So, I've set the goal for my weight loss at 191 pounds. Generally speaking, I'm looking for a transition similar to the one in the photo at left. I don't think that should be too tough.
The next step, then, is to define the parameters of my weight loss program. In addition to a diet regimen that won't be detailed here, I've determined that a reasonable amount of physical activity will be necessary to achieve the weight loss goals.
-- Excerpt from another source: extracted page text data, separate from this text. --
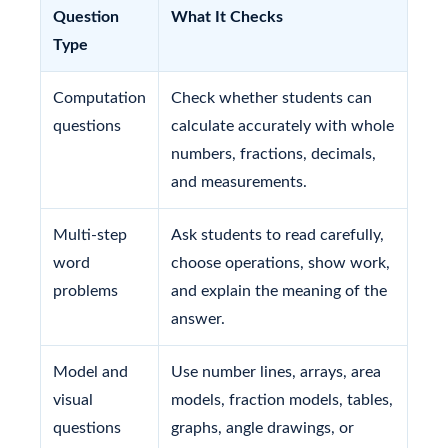
Question
What It Checks
Type
Computation
Check whether students can
questions
calculate accurately with whole
numbers, fractions, decimals,
and measurements.
Multi-step
Ask students to read carefully,
word
choose operations, show work,
problems
and explain the meaning of the
answer.
Model and
Use number lines, arrays, area
visual
models, fraction models, tables,
questions
graphs, angle drawings, or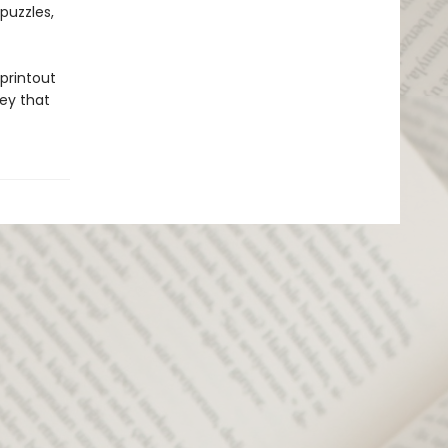
puzzles,
 printout
key that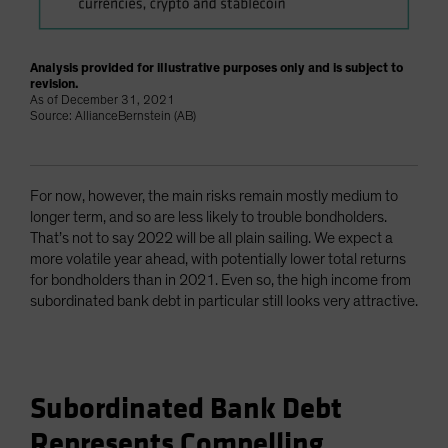
Analysis provided for illustrative purposes only and is subject to
revision.
As of December 31, 2021
Source: AllianceBernstein (AB)
For now, however, the main risks remain mostly medium to
longer term, and so are less likely to trouble bondholders.
That’s not to say 2022 will be all plain sailing. We expect a
more volatile year ahead, with potentially lower total returns
for bondholders than in 2021. Even so, the high income from
subordinated bank debt in particular still looks very attractive.
Subordinated Bank Debt
Represents Compelling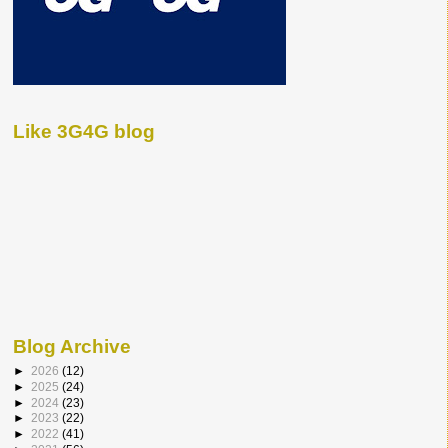
Like 3G4G blog
Blog Archive
►
2026
(12)
►
2025
(24)
►
2024
(23)
►
2023
(22)
►
2022
(41)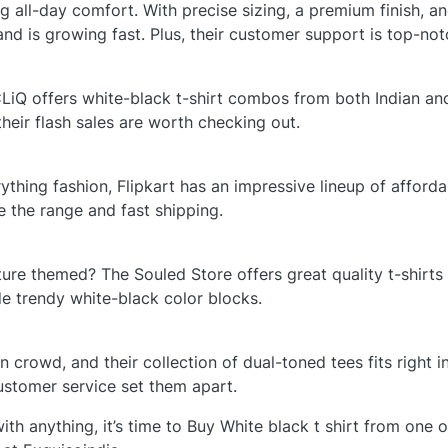
g all-day comfort. With precise sizing, a premium finish, a
brand is growing fast. Plus, their customer support is top-not
CLiQ offers white-black t-shirt combos from both Indian and
their flash sales are worth checking out.
thing fashion, Flipkart has an impressive lineup of afforda
e the range and fast shipping.
re themed? The Souled Store offers great quality t-shirts 
de trendy white-black color blocks.
 crowd, and their collection of dual-toned tees fits right in.
ustomer service set them apart.
ith anything, it’s time to Buy White black t shirt from one o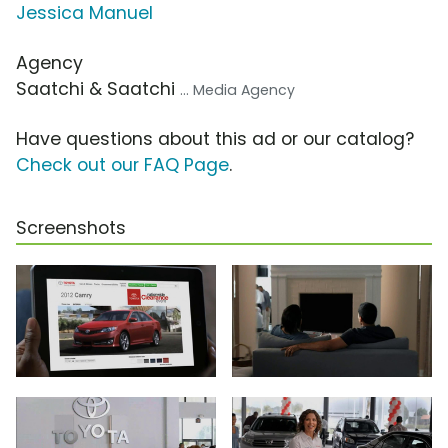
Jessica Manuel
Agency
Saatchi & Saatchi
... Media Agency
Have questions about this ad or our catalog?
Check out our FAQ Page
.
Screenshots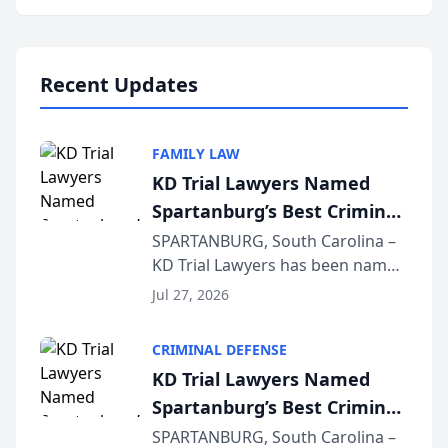
Annual Meeting & Conference,
joining attorneys and other legal
professionals f...
Recent Updates
FAMILY LAW
KD Trial Lawyers Named
Spartanburg’s Best Criminal
Defense Law Firm for 2026
SPARTANBURG, South Carolina –
KD Trial Lawyers has been named
the 2026 winner in the Best
Jul 27, 2026
Criminal Defense Law Firm
category of The Post and
CRIMINAL DEFENSE
Courier’s Spartanburg’s Best
KD Trial Lawyers Named
awards program. KD Trial
Spartanburg’s Best Criminal
Lawye...
Defense Law Firm for 2026
SPARTANBURG, South Carolina –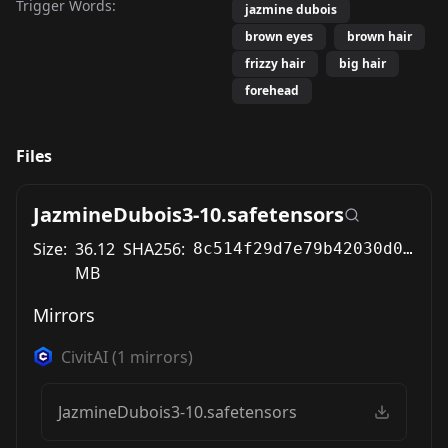
Trigger Words:
jazmine dubois
brown eyes
brown hair
frizzy hair
big hair
forehead
Files
JazmineDubois3-10.safetensors
Size:
36.12
SHA256:
8c514f29d7e79b42030d055176c712e6cc6291a23d4064864e077747052dc2aa
MB
Mirrors
CivitAI
(
1
mirrors)
JazmineDubois3-10.safetensors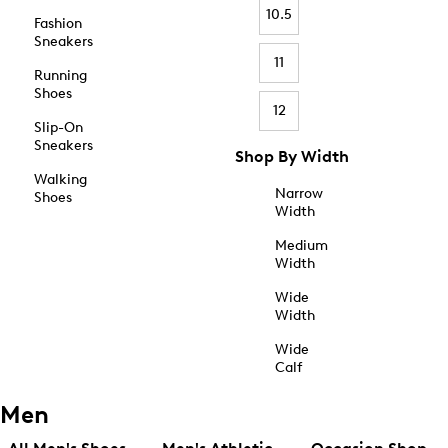
10.5
Fashion
Sneakers
11
Running
Shoes
12
Slip-On
Sneakers
Shop By Width
Walking
Narrow
Shoes
Width
Medium
Width
Wide
Width
Wide
Calf
Men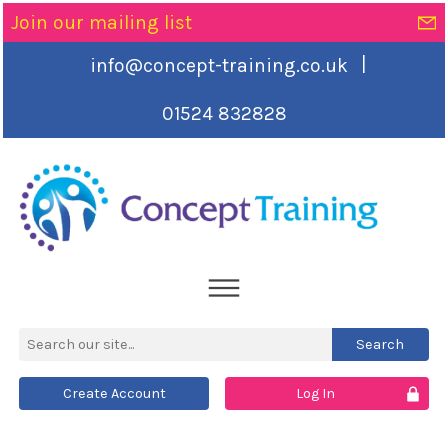
Join our mailing list
|
info@concept-training.co.uk
01524 832828
Create Account
Log In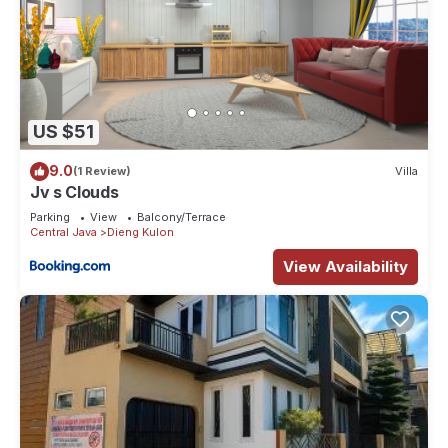
US $51
9.0
(1 Review)
Villa
Jv s Clouds
Parking
View
Balcony/Terrace
Central Java
Dieng Kulon
View Availability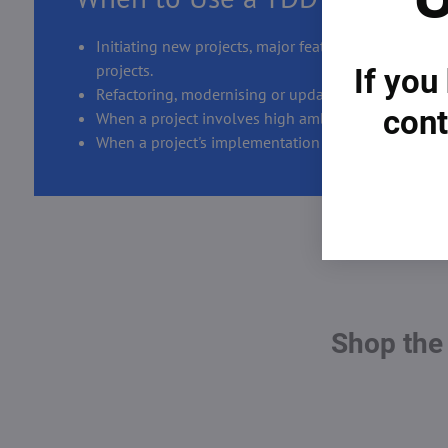
Initiating new projects, major features, or complex,
projects.
If you
Refactoring, modernising or updating legacy system
cont
When a project involves high ambiguity or cross-t
When a project's implementation details need offici
Shop the 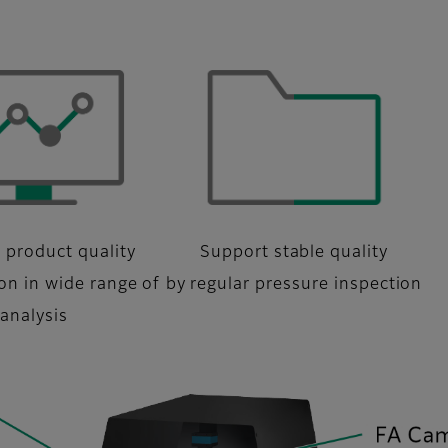
 product quality
Support stable quality
ion in wide range of
by regular pressure inspection
analysis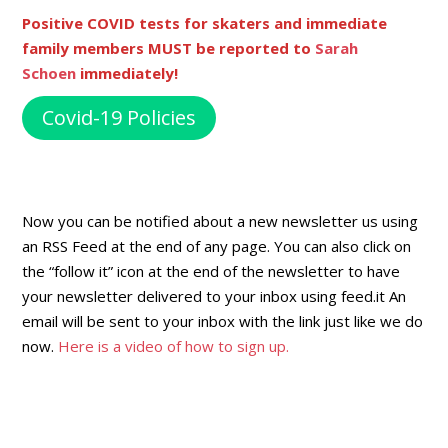
Positive COVID tests for skaters and immediate
family members MUST be reported to
Sarah
Schoen
immediately!
Covid-19 Policies
Now you can be notified about a new newsletter us using
an RSS Feed at the end of any page. You can also click on
the “follow it” icon at the end of the newsletter to have
your newsletter delivered to your inbox using feed.it An
email will be sent to your inbox with the link just like we do
now.
Here is a video of how to sign up.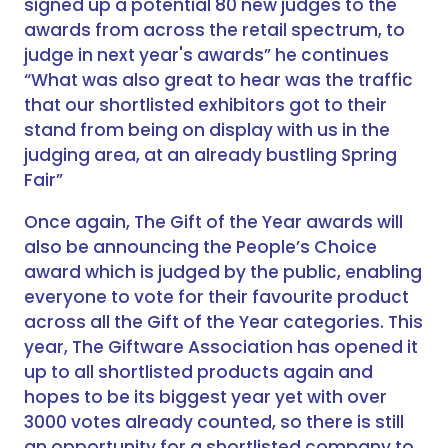
signed up a potential 80 new judges to the
awards from across the retail spectrum, to
judge in next year's awards” he continues
“What was also great to hear was the traffic
that our shortlisted exhibitors got to their
stand from being on display with us in the
judging area, at an already bustling Spring
Fair”
Once again, The Gift of the Year awards will
also be announcing the People’s Choice
award which is judged by the public, enabling
everyone to vote for their favourite product
across all the Gift of the Year categories. This
year, The Giftware Association has opened it
up to all shortlisted products again and
hopes to be its biggest year yet with over
3000 votes already counted, so there is still
an opportunity for a shortlisted company to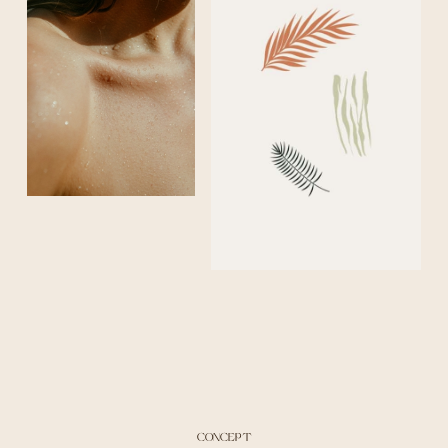
CONCEPT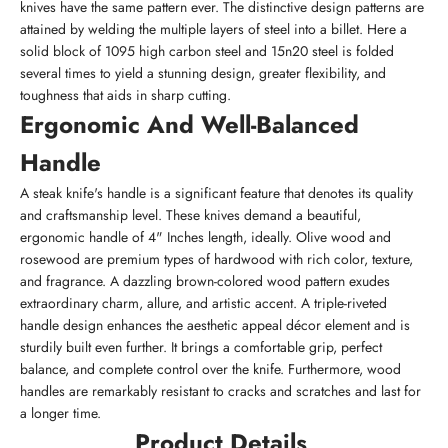
knives have the same pattern ever. The distinctive design patterns are
attained by welding the multiple layers of steel into a billet. Here a
solid block of 1095 high carbon steel and 15n20 steel is folded
several times to yield a stunning design, greater flexibility, and
toughness that aids in sharp cutting.
Ergonomic And Well-Balanced
Handle
A steak knife's handle is a significant feature that denotes its quality
and craftsmanship level. These knives demand a beautiful,
ergonomic handle of 4" Inches length, ideally. Olive wood and
rosewood are premium types of hardwood with rich color, texture,
and fragrance. A dazzling brown-colored wood pattern exudes
extraordinary charm, allure, and artistic accent. A triple-riveted
handle design enhances the aesthetic appeal décor element and is
sturdily built even further. It brings a comfortable grip, perfect
balance, and complete control over the knife. Furthermore, wood
handles are remarkably resistant to cracks and scratches and last for
a longer time.
Product Details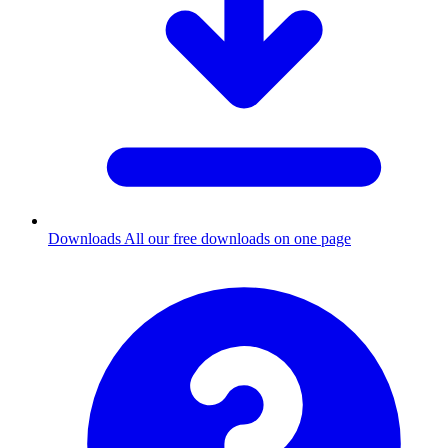
Downloads
All our free downloads on one page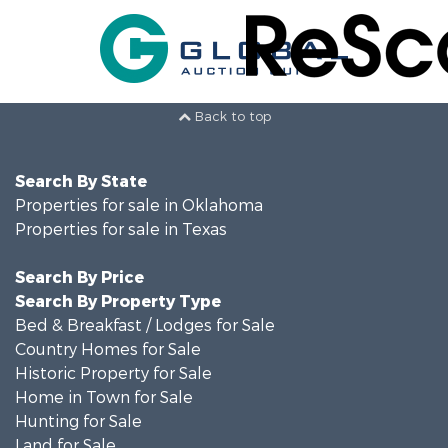
Back to top
Search By State
Properties for sale in Oklahoma
Properties for sale in Texas
Search By Price
Search By Property Type
Bed & Breakfast / Lodges for Sale
Country Homes for Sale
Historic Property for Sale
Home in Town for Sale
Hunting for Sale
Land for Sale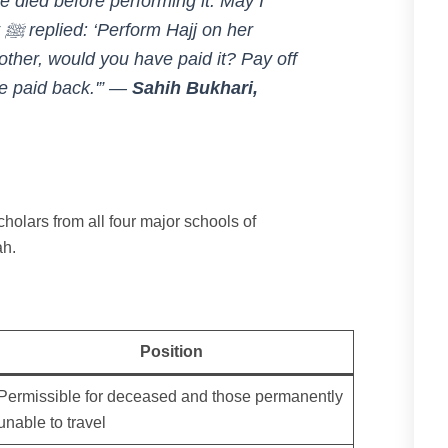
 died before performing it. May I
er
ther, would you have paid it? Pay off
e paid back.'”
—
Sahih Bukhari,
cholars from all four major schools of
ah.
Position
Permissible for deceased and those permanently
unable to travel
Here's the rub: I am averse to physical activity. In fact, I have spent the past two years working as Internet-based sports journalist operating out of my home, a situation that lends itself very easily to a sedentary lifestyle. Clearly this employment habitat has led to my current weight, but breaking the pattern will be difficult. So I put together a list of possible physical activities I could take up in the interest of perfecting my physique:
In-house exercises (sit-ups, etc.)
Thai kickboxing competitions
As is my habit, I have been able to find complications with each possibility. Running is far too strenuous; when I get in the pool I tend to float rather than attempt movement; in-house exercises require motivation beyond what is available when I'm staring at my TV and computer and other distractions; gym exercises require gym memberships; and Thai kickboxing competitions require a passport, not to mention a chiseled physique and an undeniable ability to kick ass.
I meet none of those requirements, so it's back to square one (technically, setting a diet was square one, so determining a physical activity is square two, but you get the point).
So I had hit an impasse. Until salvation hit in the form of Suzanne Deason and Yoga for Weight Loss.
Now I embark on a crusade of proper breathing, stability, and inner balance. And, God willing, that Holy Grail of 191.